** Opening Entries provided block **

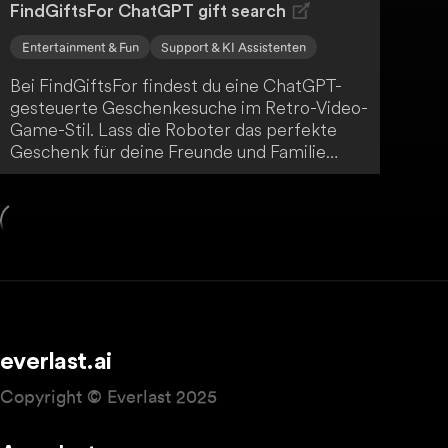
FindGiftsFor ChatGPT gift search
Entertainment & Fun
Support & KI Assistenten
Bei FindGiftsFor findest du eine ChatGPT-
gesteuerte Geschenkesuche im Retro-Video-
Game-Stil. Lass die Roboter das perfekte
Geschenk für deine Freunde und Familie
finden.
everlast.ai
Copyright © Everlast 2025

** Closing Entries provided block **

• _Exercise instructions_:
Search the entries for the string "ChatGPT" and collect each line that has it.

• _Task solution_:
FindGiftsFor ChatGPT gift search
Bei FindGiftsFor findest du eine ChatGPT-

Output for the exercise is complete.